My ex-husband’s fiancée is new to the mix. The rest of us have grown together over the past four years into a parenting hydra that might not look exactly like the other couples on the soccer field but that lumbers forward, functioning with or around each other to the best of our abilities and hopefully in ways that help our daughters navigate both regular childhood and divorced childhood (which in many places is synonymous with regular childhood, but by happenstance not in our communities). D’s mother’s boyfriend raised a daughter with his first wife, so he’s been down the parenting road before.
This will be my ex-husband’s fiancée’s first marriage and as of yet, she doesn’t have a child of her own. I like the relationship she is slowly building with my daughter, and to my delight, she and my ex have just bought a house in my town, which puts all of T’s parents within blocks of each other—as good a divorced situation as a divorced situation can get in my opinion, given that we all do get along. On this particular soccer Saturday, the first time she is with our hydra, I find myself wondering what it all looks like through her eyes. She sits on the grass with my ex, sipping coffee and lightly touching his fingertips with hers.
She is in the toughest role right now, stepping up to step-mothering for the first time and doing so before she is a mother in her own right. Watching her watch the girls play, I remember so vividly how tentative I was around D’s mother the first year. I wanted desperately to do everything right, to be the perfect stepmother, to never interfere, to be firm but kind, loving but not smothering. I thought with enough information (and some infinite reserve of patience I had yet to ever discover in other facets of my life but was sure I could muster for my stepdaughter,) I could be that perfect stepmother.

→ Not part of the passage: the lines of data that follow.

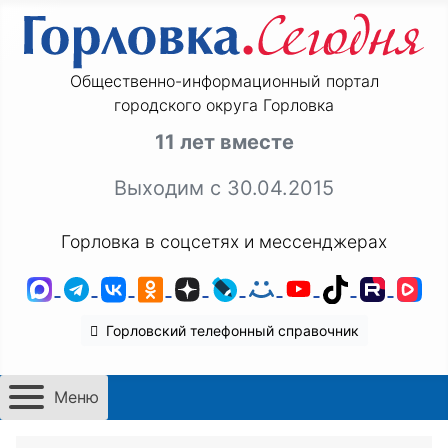
Общественно-информационный портал
городского округа Горловка
11 лет вместе
Выходим с 30.04.2015
Горловка в соцсетях и мессенджерах
MAX
Telegram
ВКонтакте
Одноклассники
Дзен
LiveJournal
Мой Мир
YouTube
TikTok
Rutu
VK
Горловский телефонный справочник
Меню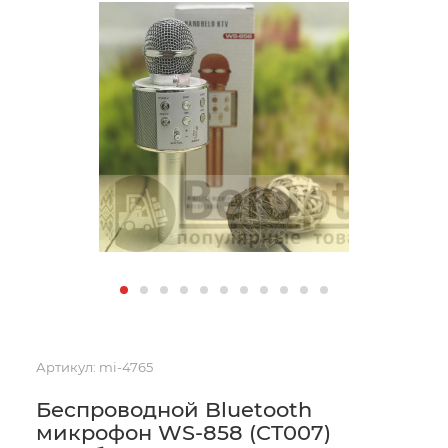
Артикул:
mi-4765
Беспроводной Bluetooth
микрофон WS-858 (CT007)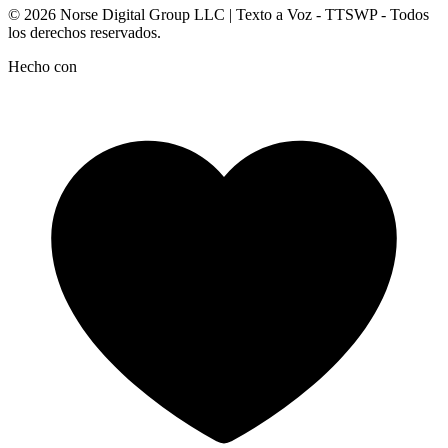
© 2026
Norse Digital Group LLC
| Texto a Voz - TTSWP - Todos
los derechos reservados.
Hecho con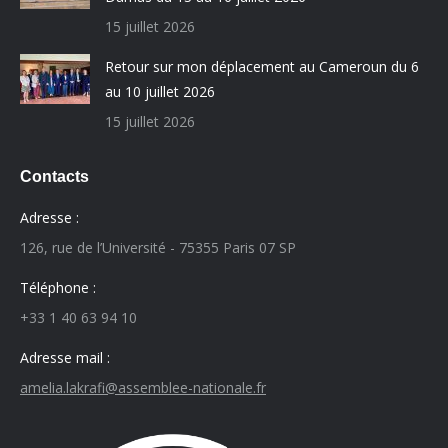
15 juillet 2026
Retour sur mon déplacement au Cameroun du 6
au 10 juillet 2026
15 juillet 2026
Contacts
Adresse :
126, rue de l’Université - 75355 Paris 07 SP
Téléphone :
+33 1 40 63 94 10
Adresse mail :
amelia.lakrafi@assemblee-nationale.fr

Why is it so hard to learn the lesson that there is no such thing as the perfect anything—not even the perfect fall morning? Gusts of strong wind have already turned the air cold, and I wish I had worn a heavier sweater. I think my saving grace is that before I became a stepparent, I had already resigned myself to imperfect mothering after trying and trying and trying otherwise. What will the path be for my daughter’s new stepmother? Will she find me a help or a hindrance, or—most likely—both? Regardless, though, of what our relationship brings, the hydra will absorb it, growing bigger, lumbering on, making the best of what we have and, if we’re lucky, cheering loudly, lustily, and powerfully for our daughters to succeed.